Cloud Connector MVC: Code Suggestions for Self-Managed/GitLab Dedicated

This document presents the systems and their interactions involved in delivering the Code Suggestions AI feature to self-managed and GitLab Dedicated customers. It was considered the MVC or initial iteration toward a more extensive vision called GitLab Cloud Connector (formerly “GitLab Plus”), which will allow self-managed customers to benefit from features operated by us.

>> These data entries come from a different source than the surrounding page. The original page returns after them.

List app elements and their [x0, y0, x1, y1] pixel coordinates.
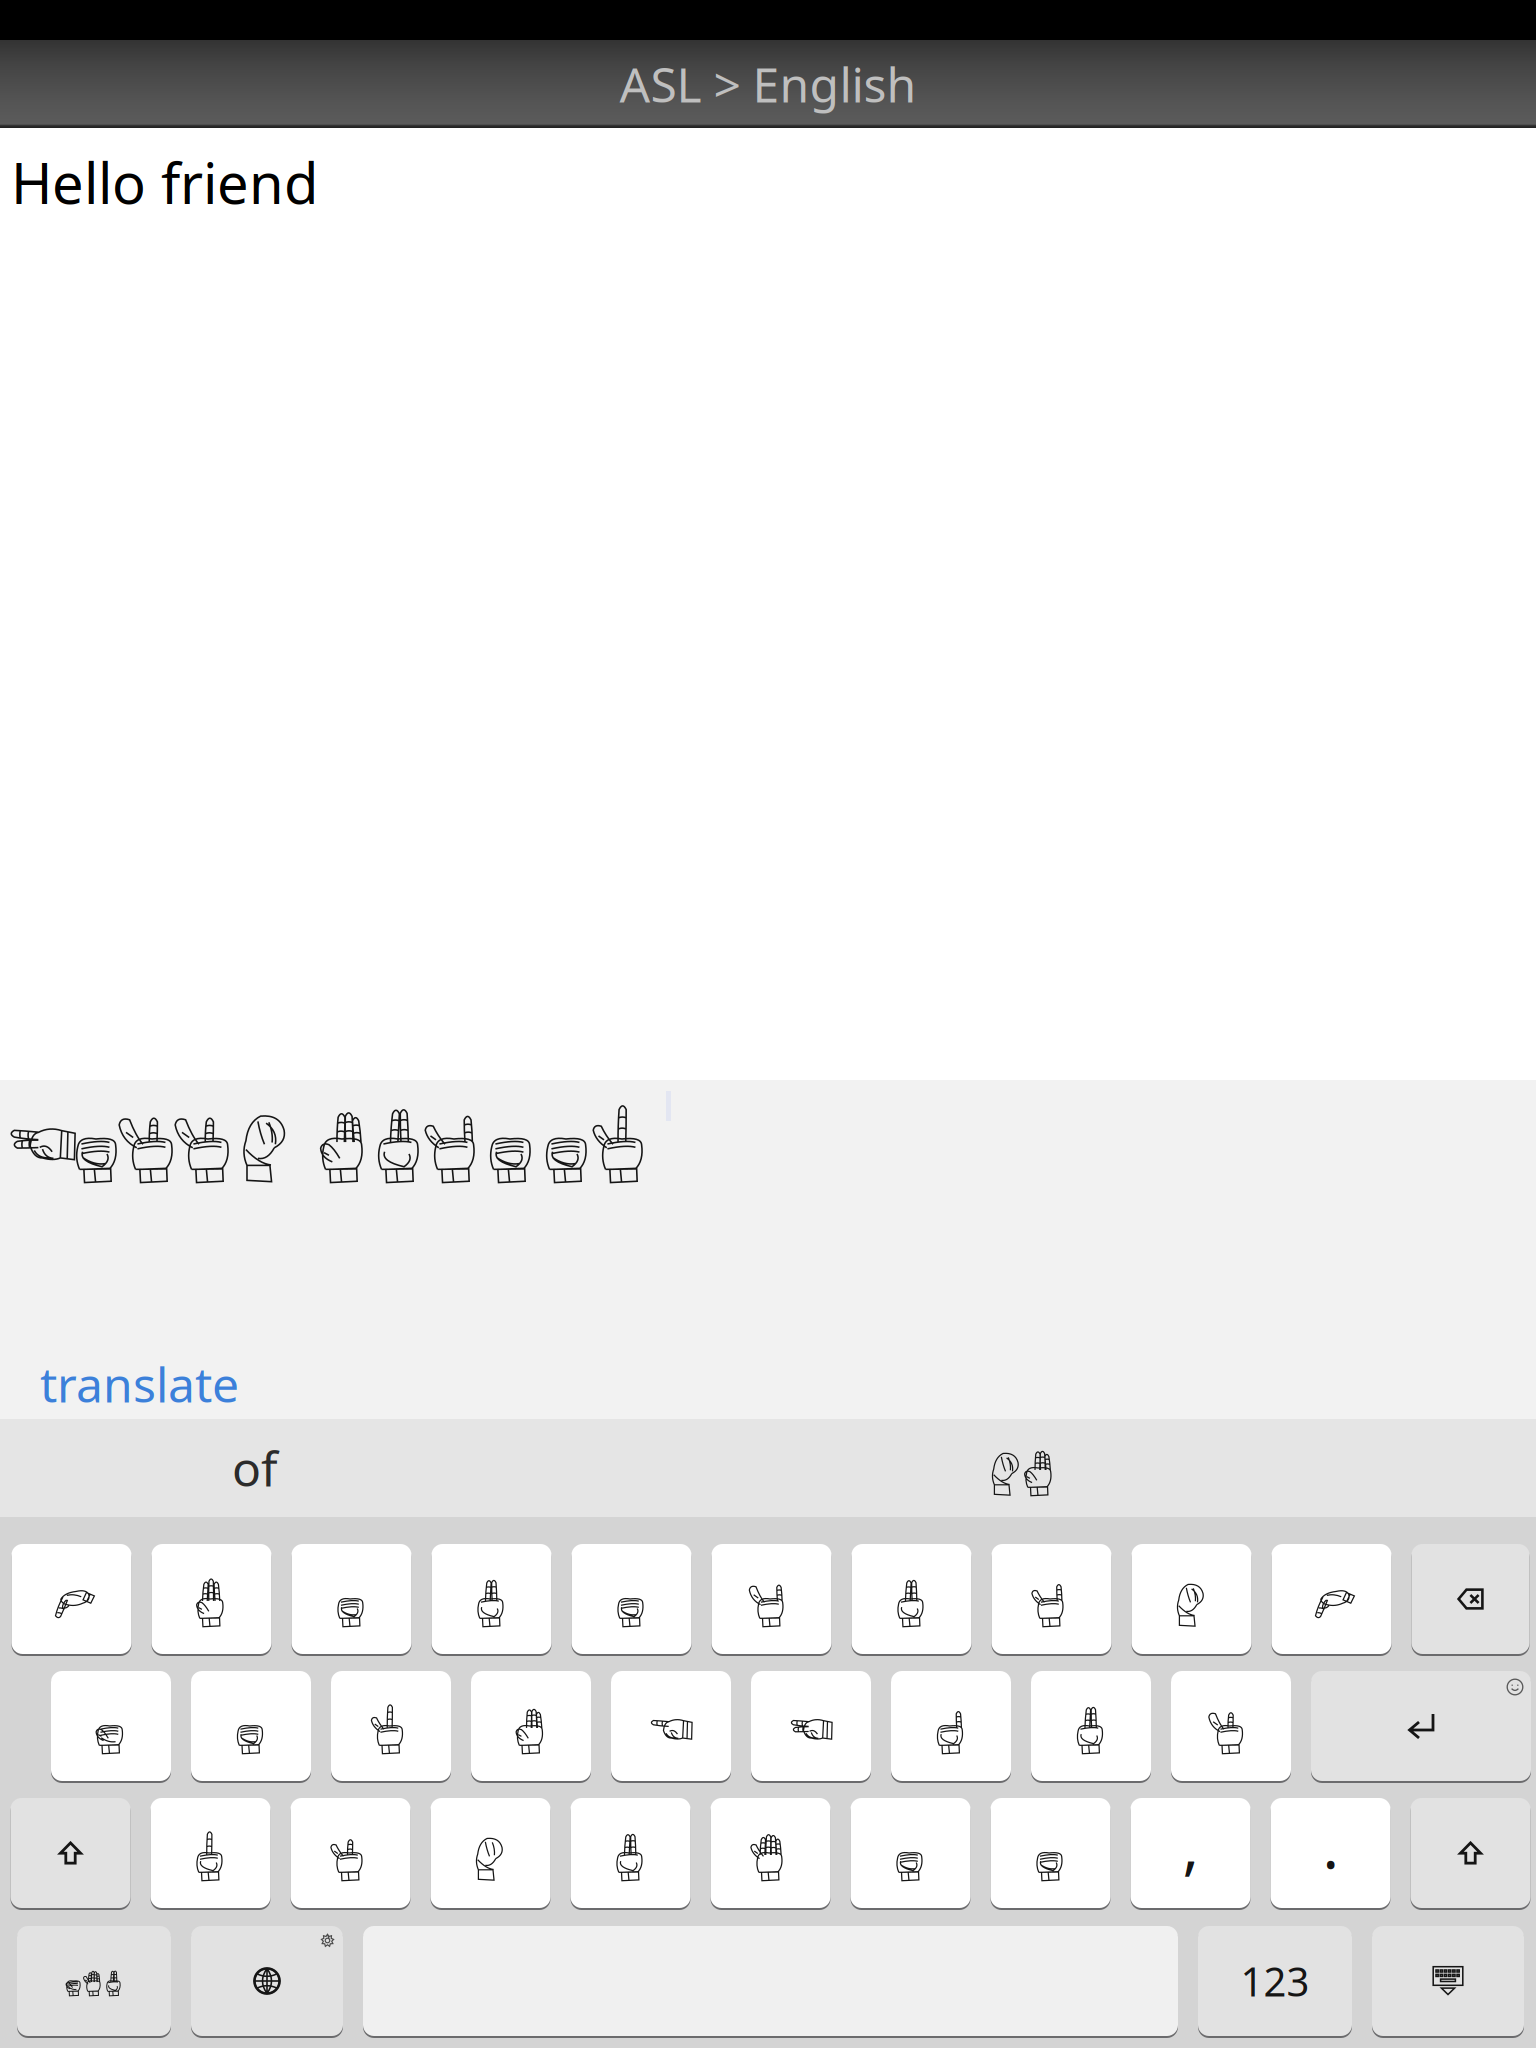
button[interactable]: Letter W: [152, 1544, 272, 1656]
button[interactable]: translate: [0, 1349, 1536, 1419]
button[interactable]: Letter J: [891, 1671, 1011, 1783]
button[interactable]: Letter Z: [150, 1798, 270, 1910]
button[interactable]: Numbers: [1198, 1926, 1352, 2038]
staticText: 123: [1240, 1954, 1310, 2008]
staticText: ASL > English: [620, 52, 916, 116]
button[interactable]: Shift: [10, 1798, 130, 1910]
button[interactable]: Dismiss keyboard: [1372, 1926, 1524, 2038]
button[interactable]: Period: [1270, 1798, 1390, 1910]
button[interactable]: Letter A: [51, 1671, 171, 1783]
button[interactable]: Letter L: [1171, 1671, 1291, 1783]
staticText: ,: [1182, 1804, 1198, 1886]
button[interactable]: Next keyboard: [191, 1926, 343, 2038]
button[interactable]: ASL letters: [17, 1926, 171, 2038]
button[interactable]: Space: [363, 1926, 1178, 2038]
button[interactable]: Letter M: [990, 1798, 1110, 1910]
button[interactable]: Letter K: [1031, 1671, 1151, 1783]
button[interactable]: Letter B: [710, 1798, 830, 1910]
button[interactable]: Letter Y: [712, 1544, 832, 1656]
button[interactable]: of fingerspelled: [510, 1419, 1536, 1517]
button[interactable]: Letter O: [1132, 1544, 1252, 1656]
button[interactable]: Letter I: [992, 1544, 1112, 1656]
staticText: Hello friend: [11, 145, 318, 219]
button[interactable]: Letter D: [331, 1671, 451, 1783]
button[interactable]: Letter H: [751, 1671, 871, 1783]
button[interactable]: Return: [1311, 1671, 1531, 1783]
button[interactable]: Letter C: [430, 1798, 550, 1910]
button[interactable]: Letter V: [570, 1798, 690, 1910]
button[interactable]: Letter Q: [12, 1544, 132, 1656]
button[interactable]: Shift: [1410, 1798, 1530, 1910]
button[interactable]: Letter E: [292, 1544, 412, 1656]
button[interactable]: Comma: [1130, 1798, 1250, 1910]
button[interactable]: Letter F: [471, 1671, 591, 1783]
staticText: of: [232, 1436, 278, 1500]
button[interactable]: of: [0, 1419, 510, 1517]
button[interactable]: Letter N: [850, 1798, 970, 1910]
button[interactable]: Letter X: [290, 1798, 410, 1910]
button[interactable]: Delete: [1412, 1544, 1530, 1656]
button[interactable]: Letter P: [1272, 1544, 1392, 1656]
button[interactable]: Letter R: [432, 1544, 552, 1656]
button[interactable]: Letter S: [191, 1671, 311, 1783]
button[interactable]: Letter U: [852, 1544, 972, 1656]
button[interactable]: Letter T: [572, 1544, 692, 1656]
staticText: .: [1322, 1804, 1338, 1886]
button[interactable]: Letter G: [611, 1671, 731, 1783]
staticText: translate: [40, 1352, 239, 1416]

In the context of this document, and any architectural discussions around Cloud Connector features, it is important to understand that Cloud Connector is not a system. It is an umbrella term for all the projects we engage in that make existing SaaS-only features available to self-managed and GitLab Dedicated customers. Some of these may be sufficiently similar to share solutions, including new systems that deliver these features, but this may not extend to all features covered by the Cloud Connector umbrella project.

For the remainder of this document we do not distinguish between self-managed and GitLab Dedicated use cases, as at the time of this writing, they are identical. We are exploring any necessary deviations needed specifically for GitLab Dedicated in issue 410394.

Problem statement

Code Suggestions for self-managed users work almost identically to GitLab SaaS:

  1. The user:
    1. Connects their IDE to a GitLab instance.
    2. Requests a code suggestion through their IDE.
  2. The GitLab instance:
    1. Authenticates the user and performs instance-local permission and configuration checks.
    2. Produces a JSON Web Token to use with the AI gateway.
    3. Forwards the request to the AI gateway with this access token.
    4. Returns the response back to the user’s IDE.

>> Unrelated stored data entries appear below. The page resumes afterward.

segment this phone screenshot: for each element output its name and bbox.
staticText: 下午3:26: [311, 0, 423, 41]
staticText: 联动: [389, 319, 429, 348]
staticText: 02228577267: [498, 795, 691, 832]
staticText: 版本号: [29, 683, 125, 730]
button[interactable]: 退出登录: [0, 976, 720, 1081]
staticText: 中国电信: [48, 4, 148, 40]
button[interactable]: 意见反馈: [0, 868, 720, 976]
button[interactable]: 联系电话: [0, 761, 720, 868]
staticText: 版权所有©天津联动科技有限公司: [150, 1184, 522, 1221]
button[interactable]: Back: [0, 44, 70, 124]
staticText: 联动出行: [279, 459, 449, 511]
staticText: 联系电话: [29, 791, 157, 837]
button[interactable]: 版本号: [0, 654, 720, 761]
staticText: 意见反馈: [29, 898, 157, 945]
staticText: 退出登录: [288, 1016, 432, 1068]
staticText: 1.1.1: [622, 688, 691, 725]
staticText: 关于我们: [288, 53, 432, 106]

The unique challenge we had to solve in the context of self-managed instances is step 2b: For GitLab SaaS, we can make an instance-local decision about whether a user is allowed to use Code Suggestions (or any other feature for that matter) and contact the AI gateway, but for self-managed users we cannot. This is because we cannot trust a self-managed instance to produce such a token as we have no control over them. In the context of Cloud Connector, this means providing a system for permission delegation that takes into account self-managed instance billing and license data, so that once we establish that an instance is eligible for this feature based on its payment history, we can issue an access token to this instance.

The architecture and data flow for this solution are outlined in the following section.


This section covers the architectural details relevant to Code Suggestions in the context of Cloud Connector. A more high-level overview can be found in AI Architecture.

The Code Suggestions architecture for Cloud Connector serves as a blueprint to implement similar features in the future. As mentioned above, the primary problem to solve is verifying that a request coming from a self-managed instance is eligible to obtain Code Suggestions from the AI gateway. This can be broken down further into two smaller problems:

  1. Instance eligibility. Code suggestions are a paid feature. The source of truth for subscription state is the customers portal (CustomersDot). A self-managed GitLab instance must therefore involve CustomersDot in the decision for whether an instance is allowed to request code suggestions on behalf of a user before it forwards this request to the AI gateway.
  2. AI gateway authentication. Because the AI gateway has no concept of self-managed instance or user identity, the AI gateway must verify that the instance from which a request originates is legitimate. This is handled almost identically to GitLab SaaS. The relevant differences are covered in later sections.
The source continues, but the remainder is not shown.